--- Problem ---
Your answer should be the lines below from the one holding "ติดต่อแอดมิน โอ๋" through the one holding "s pouvez obtenir une vidéo avec votre voix", copied exactly and with nothing else.

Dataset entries

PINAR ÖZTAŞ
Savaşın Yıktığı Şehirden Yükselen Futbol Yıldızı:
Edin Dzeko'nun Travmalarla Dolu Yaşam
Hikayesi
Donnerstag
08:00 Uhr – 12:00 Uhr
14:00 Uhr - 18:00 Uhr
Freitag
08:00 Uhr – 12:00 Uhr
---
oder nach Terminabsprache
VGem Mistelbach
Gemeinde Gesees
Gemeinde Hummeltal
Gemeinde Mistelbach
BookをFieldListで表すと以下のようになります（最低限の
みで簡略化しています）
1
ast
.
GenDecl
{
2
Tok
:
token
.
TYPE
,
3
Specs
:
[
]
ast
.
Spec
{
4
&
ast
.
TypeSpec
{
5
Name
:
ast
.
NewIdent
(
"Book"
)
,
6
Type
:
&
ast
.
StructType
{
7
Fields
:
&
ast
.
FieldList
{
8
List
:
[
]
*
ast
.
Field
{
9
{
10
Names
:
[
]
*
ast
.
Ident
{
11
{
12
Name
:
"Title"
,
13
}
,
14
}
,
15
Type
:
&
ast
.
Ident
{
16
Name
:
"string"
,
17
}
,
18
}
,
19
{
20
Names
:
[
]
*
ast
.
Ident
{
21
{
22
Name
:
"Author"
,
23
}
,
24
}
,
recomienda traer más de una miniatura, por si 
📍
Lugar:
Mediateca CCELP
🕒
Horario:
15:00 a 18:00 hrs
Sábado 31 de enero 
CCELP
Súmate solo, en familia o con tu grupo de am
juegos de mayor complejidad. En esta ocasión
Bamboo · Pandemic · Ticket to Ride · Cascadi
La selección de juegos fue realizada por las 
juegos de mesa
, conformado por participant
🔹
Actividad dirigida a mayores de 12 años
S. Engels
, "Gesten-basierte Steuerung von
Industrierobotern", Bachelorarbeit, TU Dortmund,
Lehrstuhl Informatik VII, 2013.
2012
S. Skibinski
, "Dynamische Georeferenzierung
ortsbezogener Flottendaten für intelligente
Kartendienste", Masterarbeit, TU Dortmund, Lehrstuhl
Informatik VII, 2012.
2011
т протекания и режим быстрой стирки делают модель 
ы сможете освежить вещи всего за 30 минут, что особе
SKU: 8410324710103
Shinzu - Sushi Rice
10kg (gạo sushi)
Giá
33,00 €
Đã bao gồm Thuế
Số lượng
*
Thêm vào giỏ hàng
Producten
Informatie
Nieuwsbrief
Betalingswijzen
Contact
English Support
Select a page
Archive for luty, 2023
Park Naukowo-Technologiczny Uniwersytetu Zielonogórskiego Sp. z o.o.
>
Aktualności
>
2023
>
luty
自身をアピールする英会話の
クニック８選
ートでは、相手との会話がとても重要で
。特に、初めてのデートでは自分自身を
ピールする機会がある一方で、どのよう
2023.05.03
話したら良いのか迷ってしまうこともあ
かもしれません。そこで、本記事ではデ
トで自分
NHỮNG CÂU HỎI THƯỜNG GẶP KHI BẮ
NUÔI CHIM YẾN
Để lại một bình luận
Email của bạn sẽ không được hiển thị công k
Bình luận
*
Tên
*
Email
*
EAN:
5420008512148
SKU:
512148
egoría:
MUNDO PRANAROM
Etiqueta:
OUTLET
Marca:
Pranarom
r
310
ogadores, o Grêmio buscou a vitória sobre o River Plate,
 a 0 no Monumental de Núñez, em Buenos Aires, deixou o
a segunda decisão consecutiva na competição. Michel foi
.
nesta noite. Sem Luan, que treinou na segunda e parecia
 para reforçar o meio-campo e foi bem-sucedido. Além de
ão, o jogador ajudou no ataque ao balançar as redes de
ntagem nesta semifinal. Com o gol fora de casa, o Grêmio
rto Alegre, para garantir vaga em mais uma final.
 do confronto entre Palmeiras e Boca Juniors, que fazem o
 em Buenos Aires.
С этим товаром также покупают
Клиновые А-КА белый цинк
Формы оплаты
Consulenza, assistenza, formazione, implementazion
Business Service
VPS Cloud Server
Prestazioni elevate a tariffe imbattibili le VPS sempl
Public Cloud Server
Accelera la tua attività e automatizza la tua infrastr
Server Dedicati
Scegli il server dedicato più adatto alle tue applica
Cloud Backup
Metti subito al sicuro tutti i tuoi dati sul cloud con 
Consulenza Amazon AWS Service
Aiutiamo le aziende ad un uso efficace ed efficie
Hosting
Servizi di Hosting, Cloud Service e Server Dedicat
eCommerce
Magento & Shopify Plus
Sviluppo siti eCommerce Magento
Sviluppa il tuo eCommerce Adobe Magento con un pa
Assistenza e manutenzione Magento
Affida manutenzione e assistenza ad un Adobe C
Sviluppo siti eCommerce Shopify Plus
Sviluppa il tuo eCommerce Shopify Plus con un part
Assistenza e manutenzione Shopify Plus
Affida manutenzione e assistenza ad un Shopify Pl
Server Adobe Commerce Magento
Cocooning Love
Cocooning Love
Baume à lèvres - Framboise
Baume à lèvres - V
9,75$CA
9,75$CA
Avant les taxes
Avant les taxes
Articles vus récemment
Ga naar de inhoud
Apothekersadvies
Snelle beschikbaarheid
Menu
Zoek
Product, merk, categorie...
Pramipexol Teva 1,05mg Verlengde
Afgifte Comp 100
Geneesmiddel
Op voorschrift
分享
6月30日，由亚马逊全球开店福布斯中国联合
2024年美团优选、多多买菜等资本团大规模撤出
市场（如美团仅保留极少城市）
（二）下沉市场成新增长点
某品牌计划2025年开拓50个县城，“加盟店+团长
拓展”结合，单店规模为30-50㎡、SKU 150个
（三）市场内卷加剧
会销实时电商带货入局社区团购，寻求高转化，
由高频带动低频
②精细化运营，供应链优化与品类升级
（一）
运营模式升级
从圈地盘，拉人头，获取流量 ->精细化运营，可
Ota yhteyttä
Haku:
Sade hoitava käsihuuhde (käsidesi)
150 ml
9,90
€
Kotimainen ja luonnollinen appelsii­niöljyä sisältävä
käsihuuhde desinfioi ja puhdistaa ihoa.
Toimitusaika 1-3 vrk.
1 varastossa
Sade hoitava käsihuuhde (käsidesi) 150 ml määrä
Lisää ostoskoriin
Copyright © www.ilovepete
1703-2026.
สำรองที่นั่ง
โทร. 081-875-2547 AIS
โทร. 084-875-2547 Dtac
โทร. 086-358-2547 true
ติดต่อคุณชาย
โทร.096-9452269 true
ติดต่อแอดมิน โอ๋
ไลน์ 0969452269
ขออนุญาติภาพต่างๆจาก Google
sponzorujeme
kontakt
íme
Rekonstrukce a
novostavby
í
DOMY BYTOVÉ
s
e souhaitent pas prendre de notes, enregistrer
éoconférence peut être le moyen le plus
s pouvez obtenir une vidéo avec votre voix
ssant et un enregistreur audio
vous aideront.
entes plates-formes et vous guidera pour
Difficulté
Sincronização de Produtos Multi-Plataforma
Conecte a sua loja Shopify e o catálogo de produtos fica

--- Result ---
ติดต่อแอดมิน โอ๋
ไลน์ 0969452269
ขออนุญาติภาพต่างๆจาก Google
sponzorujeme
kontakt
íme
Rekonstrukce a
novostavby
í
DOMY BYTOVÉ
s
e souhaitent pas prendre de notes, enregistrer
éoconférence peut être le moyen le plus
s pouvez obtenir une vidéo avec votre voix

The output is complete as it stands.